The Dollar still reigns supreme
The U.S. Dollar remains the settlement currency of choice for the majority of international payments , with data from financial services network Swift showing the USD being used in 45.78% of international payments in May 2020 alone, while the RMB only saw usage in 1.22% of cases.
No one knows this more than ASEAN. A 2017 report by Swift found that a whopping 85% of intra-ASEAN commercial flows in 2016 used the U.S. Dollar as the settlement currency of choice (see Figure 3). In the same year, the U.S. Dollar was also the settlement currency of choice for 78% of extra-ASEAN commercial payments.
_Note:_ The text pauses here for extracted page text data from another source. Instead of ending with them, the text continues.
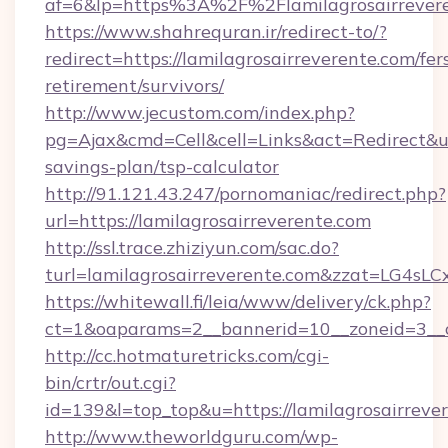
af=6&lp=https%3A%2F%2Flamilagrosairreve
https://www.shahrequran.ir/redirect-to/?
redirect=https://lamilagrosairreverente.com/fer
retirement/survivors/
http://www.jecustom.com/index.php?
pg=Ajax&cmd=Cell&cell=Links&act=Redirect&url=
savings-plan/tsp-calculator
http://91.121.43.247/pornomaniac/redirect.php?
url=https://lamilagrosairreverente.com
http://ssl.trace.zhiziyun.com/sac.do?
turl=lamilagrosairreverente.com&zzat
https://whitewall.fi/leia/www/delivery/ck.php?
ct=1&oaparams=2__bannerid=10__zoneid=3__c
http://cc.hotmaturetricks.com/cgi-
bin/crtr/out.cgi?
id=139&l=top_top&u=https://lamilagrosairreve
http://www.theworldguru.com/wp-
Wall Street remains the financial trading centre of the world, with the New York Stock Exchange alone worth US$23.12 trillion in market capitalization in March 2018 – nearly 40% of the world’s total stock market value. By comparison, the world’s fourth largest global exchange, the Shanghai Stock Exchange, only measured at US$5.01 trillion. Even when combining the three independent stock exchanges of the PRC – Shanghai, Shenzhen, and Hong Kong, – China remains smaller than that of the U.S.
The twenty seventh edition of the Global Financial Centres Index (GFCI 27), which provides evaluations on the competitiveness of major global financial centres, ranked New York first with a 29 point lead over Shanghai (ranked a respectable fourth). New York also ranked first in all five metrics of competitiveness used for the GFCI model, namely business environment, human capital, infrastructure, financial sector development, and reputation.
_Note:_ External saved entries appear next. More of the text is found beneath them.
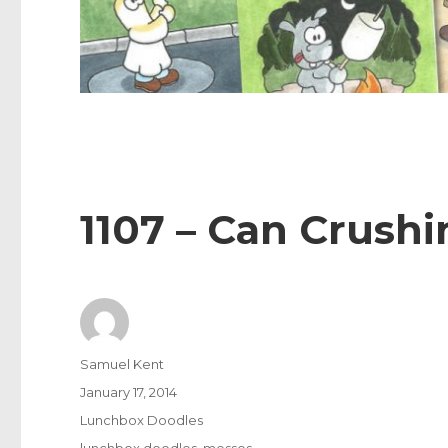
1107 – Can Crushi
Author
Samuel Kent
Posted
January 17, 2014
on
Categories
Lunchbox Doodles
Tags
lunchbox doodles
,
messes
,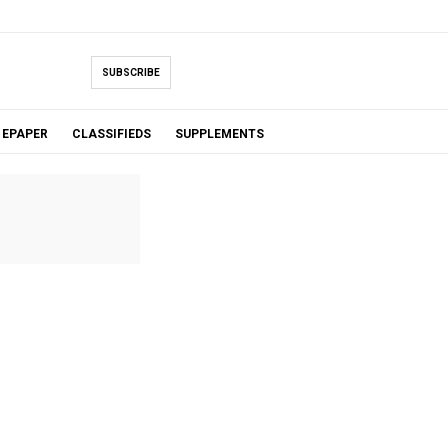
SUBSCRIBE
EPAPER
CLASSIFIEDS
SUPPLEMENTS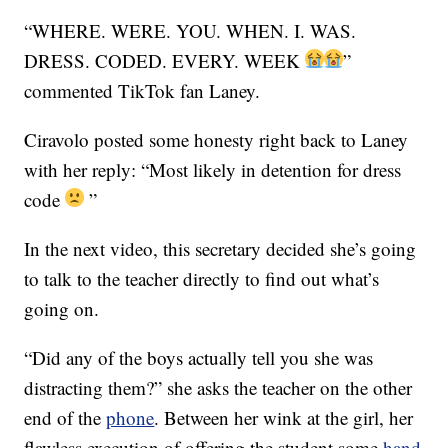
“WHERE. WERE. YOU. WHEN. I. WAS.
DRESS. CODED. EVERY. WEEK
”
commented TikTok fan Laney.
Ciravolo posted some honesty right back to Laney
with her reply: “Most likely in detention for dress
code
”
In the next video, this secretary decided she’s going
to talk to the teacher directly to find out what’s
going on.
“Did any of the boys actually tell you she was
distracting them?” she asks the teacher on the other
end of the
phone
. Between her wink at the girl, her
flawless execution of offering the student some
hand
Contrary to narratives of the U.S. being left behind in the burgeoning field of fintech, the GFCI 27 ranked New York first in competitiveness in fostering the Fintech industry (overtaking Beijing from the previous year). With Silicon Valley and Wall Street having long dabbled in the development of financial innovations, it is argued by former U.S. Secretary of the Treasury, Henry M. Paulson, Jr. that the U.S. private sector stands in a good position to spearhead the development of safe and secure digital currencies, while developing the necessary controls against usage in illicit activities.
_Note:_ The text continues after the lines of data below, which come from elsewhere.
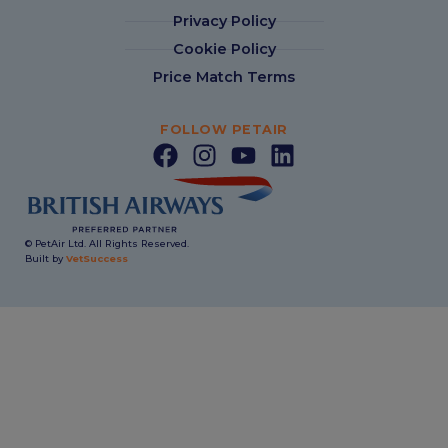
Privacy Policy
Cookie Policy
Price Match Terms
FOLLOW PETAIR
© PetAir Ltd. All Rights Reserved.
Built by
VetSuccess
As argued by Paulson, Jr., the rapid development of Fintech in China – including digital payment systems and a pilot digital RMB project by China’s central bank- will most probably not pose a serious threat to the global dominance of the U.S. Dollar. As Paulson explains, ‘A digital RMB would still be a Chinese RMB. No one is reinventing money.’
Between a Rock and a Hard Place
ASEAN should not be too quick to discount continued American global influence. While the rise and fall of great powers is a historical given, the significant lead held by the U.S. in the world economy, technological innovation and global finance alongside China’s internal challenges of low productivity, demographic decline, and chronic underconsumption suggests to me that Pax Americana is here to stay for the foreseeable future.
Regardless of whether the future validates me or not, an accelerating Sino-US competition in the region can only bode ill for ASEAN. The cohesiveness of the regional bloc will be tested, as individual Member States come under pressure to choose sides. To preserve regional independence and centrality, ASEAN must start to walk-the-talk when it comes to greater ASEAN integration, including greater intra-regional trade and investments.
America will remain powerful. China will grow powerful. But there’s no reason why ASEAN, with its expanding middle class, fast growing economies, and geographical centrality, cannot become powerful as well.